§ **Required action**
Each line from the first down to the one containing "Ezri Konsa |" should be returned exactly as it appears below.

§ **Data**

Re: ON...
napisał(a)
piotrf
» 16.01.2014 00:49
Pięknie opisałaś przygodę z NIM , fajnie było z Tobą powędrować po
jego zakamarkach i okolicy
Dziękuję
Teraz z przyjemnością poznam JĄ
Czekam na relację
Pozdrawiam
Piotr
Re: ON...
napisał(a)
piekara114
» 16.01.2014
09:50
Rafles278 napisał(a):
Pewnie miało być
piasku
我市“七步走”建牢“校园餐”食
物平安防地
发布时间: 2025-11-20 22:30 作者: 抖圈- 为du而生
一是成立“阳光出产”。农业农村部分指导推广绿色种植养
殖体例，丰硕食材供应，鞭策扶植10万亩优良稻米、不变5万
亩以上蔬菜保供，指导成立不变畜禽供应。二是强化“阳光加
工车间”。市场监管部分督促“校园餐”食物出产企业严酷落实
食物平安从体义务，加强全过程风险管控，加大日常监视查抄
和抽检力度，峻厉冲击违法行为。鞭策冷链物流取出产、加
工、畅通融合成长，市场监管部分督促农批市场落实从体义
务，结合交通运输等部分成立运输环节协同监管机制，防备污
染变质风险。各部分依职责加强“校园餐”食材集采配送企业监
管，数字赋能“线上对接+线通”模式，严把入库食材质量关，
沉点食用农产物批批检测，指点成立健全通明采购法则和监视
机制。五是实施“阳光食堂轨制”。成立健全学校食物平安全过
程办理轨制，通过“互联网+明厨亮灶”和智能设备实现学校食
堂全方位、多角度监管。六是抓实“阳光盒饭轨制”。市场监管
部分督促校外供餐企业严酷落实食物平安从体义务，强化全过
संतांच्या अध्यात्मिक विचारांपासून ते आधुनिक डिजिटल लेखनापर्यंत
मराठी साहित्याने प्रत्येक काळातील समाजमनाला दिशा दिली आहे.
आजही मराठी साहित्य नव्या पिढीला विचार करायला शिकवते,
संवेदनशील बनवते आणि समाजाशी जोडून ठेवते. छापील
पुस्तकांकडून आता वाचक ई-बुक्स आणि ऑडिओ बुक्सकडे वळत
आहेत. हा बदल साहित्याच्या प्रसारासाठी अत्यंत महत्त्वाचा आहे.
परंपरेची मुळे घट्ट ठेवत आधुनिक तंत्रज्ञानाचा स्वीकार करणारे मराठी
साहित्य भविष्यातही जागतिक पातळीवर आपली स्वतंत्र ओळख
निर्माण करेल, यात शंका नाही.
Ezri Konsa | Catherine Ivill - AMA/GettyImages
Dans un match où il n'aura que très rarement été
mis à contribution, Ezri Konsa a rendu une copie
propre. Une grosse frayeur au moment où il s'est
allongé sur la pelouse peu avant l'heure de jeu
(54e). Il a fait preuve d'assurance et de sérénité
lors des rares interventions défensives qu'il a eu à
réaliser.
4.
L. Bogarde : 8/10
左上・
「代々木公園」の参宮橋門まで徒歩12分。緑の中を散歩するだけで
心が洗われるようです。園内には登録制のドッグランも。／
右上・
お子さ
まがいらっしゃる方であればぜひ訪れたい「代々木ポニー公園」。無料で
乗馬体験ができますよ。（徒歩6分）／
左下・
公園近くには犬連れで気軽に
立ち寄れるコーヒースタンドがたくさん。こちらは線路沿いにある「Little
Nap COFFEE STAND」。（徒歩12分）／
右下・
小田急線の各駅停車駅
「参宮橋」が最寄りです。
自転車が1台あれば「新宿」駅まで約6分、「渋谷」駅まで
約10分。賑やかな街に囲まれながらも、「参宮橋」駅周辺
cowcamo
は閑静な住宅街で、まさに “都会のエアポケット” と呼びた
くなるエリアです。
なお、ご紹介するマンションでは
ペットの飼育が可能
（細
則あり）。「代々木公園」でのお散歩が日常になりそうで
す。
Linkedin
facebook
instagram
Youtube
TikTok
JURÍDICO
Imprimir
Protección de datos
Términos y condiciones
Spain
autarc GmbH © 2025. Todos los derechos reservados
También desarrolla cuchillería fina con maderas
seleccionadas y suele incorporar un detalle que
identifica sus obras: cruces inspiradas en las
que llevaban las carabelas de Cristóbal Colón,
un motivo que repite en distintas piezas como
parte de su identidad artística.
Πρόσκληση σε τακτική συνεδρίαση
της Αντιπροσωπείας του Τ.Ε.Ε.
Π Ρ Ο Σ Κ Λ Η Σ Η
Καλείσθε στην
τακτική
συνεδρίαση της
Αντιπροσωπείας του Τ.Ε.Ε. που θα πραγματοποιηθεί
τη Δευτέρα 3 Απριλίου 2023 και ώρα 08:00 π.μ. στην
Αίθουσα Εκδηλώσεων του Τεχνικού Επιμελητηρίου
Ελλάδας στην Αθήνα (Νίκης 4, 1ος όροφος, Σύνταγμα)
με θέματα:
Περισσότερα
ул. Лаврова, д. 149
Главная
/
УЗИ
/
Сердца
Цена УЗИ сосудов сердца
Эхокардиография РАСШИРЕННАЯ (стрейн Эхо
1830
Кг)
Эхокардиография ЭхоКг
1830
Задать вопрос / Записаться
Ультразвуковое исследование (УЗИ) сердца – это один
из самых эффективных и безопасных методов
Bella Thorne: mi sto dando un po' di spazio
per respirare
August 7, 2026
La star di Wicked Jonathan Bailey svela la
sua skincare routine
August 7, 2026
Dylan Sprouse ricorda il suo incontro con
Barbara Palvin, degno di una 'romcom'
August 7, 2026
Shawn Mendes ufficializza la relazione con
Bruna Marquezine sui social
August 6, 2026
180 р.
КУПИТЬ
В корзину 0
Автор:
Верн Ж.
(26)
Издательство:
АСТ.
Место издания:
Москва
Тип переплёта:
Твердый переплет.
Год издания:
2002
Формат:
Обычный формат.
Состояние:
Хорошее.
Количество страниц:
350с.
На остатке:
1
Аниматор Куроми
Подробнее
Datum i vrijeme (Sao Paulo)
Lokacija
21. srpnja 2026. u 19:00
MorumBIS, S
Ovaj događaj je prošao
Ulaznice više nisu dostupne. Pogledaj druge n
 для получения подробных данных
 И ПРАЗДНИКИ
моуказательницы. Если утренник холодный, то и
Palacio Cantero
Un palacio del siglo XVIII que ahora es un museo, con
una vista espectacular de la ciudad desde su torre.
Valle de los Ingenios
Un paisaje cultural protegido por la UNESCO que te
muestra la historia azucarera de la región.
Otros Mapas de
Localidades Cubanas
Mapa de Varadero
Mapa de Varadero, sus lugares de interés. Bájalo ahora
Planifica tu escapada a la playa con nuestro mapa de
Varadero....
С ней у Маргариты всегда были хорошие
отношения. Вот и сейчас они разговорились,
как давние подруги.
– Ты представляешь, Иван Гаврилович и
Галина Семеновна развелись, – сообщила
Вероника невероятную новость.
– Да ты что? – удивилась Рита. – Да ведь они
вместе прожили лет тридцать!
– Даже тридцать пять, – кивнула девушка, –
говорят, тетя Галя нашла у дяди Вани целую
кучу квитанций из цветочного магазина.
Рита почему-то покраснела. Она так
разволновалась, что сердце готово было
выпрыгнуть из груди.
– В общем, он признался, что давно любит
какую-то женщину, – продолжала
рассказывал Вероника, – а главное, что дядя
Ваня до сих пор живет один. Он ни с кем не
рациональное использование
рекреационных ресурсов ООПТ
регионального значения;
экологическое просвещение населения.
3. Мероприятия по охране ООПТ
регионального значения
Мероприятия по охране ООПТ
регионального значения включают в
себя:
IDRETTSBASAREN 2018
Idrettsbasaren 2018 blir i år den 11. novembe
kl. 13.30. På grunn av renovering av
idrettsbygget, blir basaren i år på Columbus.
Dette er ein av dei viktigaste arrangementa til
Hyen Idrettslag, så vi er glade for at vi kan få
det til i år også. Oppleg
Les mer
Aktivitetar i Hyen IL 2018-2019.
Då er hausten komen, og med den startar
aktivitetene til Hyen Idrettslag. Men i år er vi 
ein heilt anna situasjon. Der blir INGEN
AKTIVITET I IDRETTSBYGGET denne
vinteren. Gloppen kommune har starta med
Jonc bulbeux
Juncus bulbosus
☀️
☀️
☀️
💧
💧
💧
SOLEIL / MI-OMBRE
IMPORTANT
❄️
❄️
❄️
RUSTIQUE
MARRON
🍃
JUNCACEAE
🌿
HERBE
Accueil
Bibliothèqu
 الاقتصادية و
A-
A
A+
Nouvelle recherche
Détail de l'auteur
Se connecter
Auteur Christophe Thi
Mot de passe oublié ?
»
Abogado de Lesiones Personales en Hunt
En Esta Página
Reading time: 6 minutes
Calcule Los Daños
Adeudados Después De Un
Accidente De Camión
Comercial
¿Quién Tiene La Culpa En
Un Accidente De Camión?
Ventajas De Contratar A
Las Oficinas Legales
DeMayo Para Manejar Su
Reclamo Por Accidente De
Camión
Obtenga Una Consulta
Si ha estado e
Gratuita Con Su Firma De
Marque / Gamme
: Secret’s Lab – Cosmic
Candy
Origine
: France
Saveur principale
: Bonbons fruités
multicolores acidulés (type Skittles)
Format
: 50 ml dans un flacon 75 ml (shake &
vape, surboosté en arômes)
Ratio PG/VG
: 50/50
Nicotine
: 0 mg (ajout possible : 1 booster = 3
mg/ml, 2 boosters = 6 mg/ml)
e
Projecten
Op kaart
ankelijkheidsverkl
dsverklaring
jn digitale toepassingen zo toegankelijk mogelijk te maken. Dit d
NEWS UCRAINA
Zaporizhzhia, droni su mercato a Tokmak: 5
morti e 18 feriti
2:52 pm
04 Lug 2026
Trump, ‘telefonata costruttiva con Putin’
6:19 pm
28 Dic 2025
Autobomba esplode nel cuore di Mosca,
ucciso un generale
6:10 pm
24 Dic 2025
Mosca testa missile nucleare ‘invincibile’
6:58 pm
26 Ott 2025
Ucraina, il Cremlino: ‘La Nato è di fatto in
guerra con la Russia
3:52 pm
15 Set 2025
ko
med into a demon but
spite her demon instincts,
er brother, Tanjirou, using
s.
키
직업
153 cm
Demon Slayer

§ **Task output**
Re: ON...
napisał(a)
piotrf
» 16.01.2014 00:49
Pięknie opisałaś przygodę z NIM , fajnie było z Tobą powędrować po
jego zakamarkach i okolicy
Dziękuję
Teraz z przyjemnością poznam JĄ
Czekam na relację
Pozdrawiam
Piotr
Re: ON...
napisał(a)
piekara114
» 16.01.2014
09:50
Rafles278 napisał(a):
Pewnie miało być
piasku
我市“七步走”建牢“校园餐”食
物平安防地
发布时间: 2025-11-20 22:30 作者: 抖圈- 为du而生
一是成立“阳光出产”。农业农村部分指导推广绿色种植养
殖体例，丰硕食材供应，鞭策扶植10万亩优良稻米、不变5万
亩以上蔬菜保供，指导成立不变畜禽供应。二是强化“阳光加
工车间”。市场监管部分督促“校园餐”食物出产企业严酷落实
食物平安从体义务，加强全过程风险管控，加大日常监视查抄
和抽检力度，峻厉冲击违法行为。鞭策冷链物流取出产、加
工、畅通融合成长，市场监管部分督促农批市场落实从体义
务，结合交通运输等部分成立运输环节协同监管机制，防备污
染变质风险。各部分依职责加强“校园餐”食材集采配送企业监
管，数字赋能“线上对接+线通”模式，严把入库食材质量关，
沉点食用农产物批批检测，指点成立健全通明采购法则和监视
机制。五是实施“阳光食堂轨制”。成立健全学校食物平安全过
程办理轨制，通过“互联网+明厨亮灶”和智能设备实现学校食
堂全方位、多角度监管。六是抓实“阳光盒饭轨制”。市场监管
部分督促校外供餐企业严酷落实食物平安从体义务，强化全过
संतांच्या अध्यात्मिक विचारांपासून ते आधुनिक डिजिटल लेखनापर्यंत
मराठी साहित्याने प्रत्येक काळातील समाजमनाला दिशा दिली आहे.
आजही मराठी साहित्य नव्या पिढीला विचार करायला शिकवते,
संवेदनशील बनवते आणि समाजाशी जोडून ठेवते. छापील
पुस्तकांकडून आता वाचक ई-बुक्स आणि ऑडिओ बुक्सकडे वळत
आहेत. हा बदल साहित्याच्या प्रसारासाठी अत्यंत महत्त्वाचा आहे.
परंपरेची मुळे घट्ट ठेवत आधुनिक तंत्रज्ञानाचा स्वीकार करणारे मराठी
साहित्य भविष्यातही जागतिक पातळीवर आपली स्वतंत्र ओळख
निर्माण करेल, यात शंका नाही.
Ezri Konsa | Catherine Ivill - AMA/GettyImages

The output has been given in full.